-------- DATA EXCERPTS --------

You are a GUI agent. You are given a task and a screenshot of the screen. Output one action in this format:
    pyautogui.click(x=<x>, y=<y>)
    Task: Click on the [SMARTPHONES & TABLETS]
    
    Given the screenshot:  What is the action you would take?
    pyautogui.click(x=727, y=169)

--------

From the first line to the last, transcribe the data exactly.

You are a GUI agent. You are given a task and a screenshot of the screen. Output one action in this format:
    pyautogui.click(x=<x>, y=<y>)
    Task: Click on the [SMARTPHONES & TABLETS]
    
    Given the screenshot:  What is the action you would take?
    pyautogui.click(x=727, y=169)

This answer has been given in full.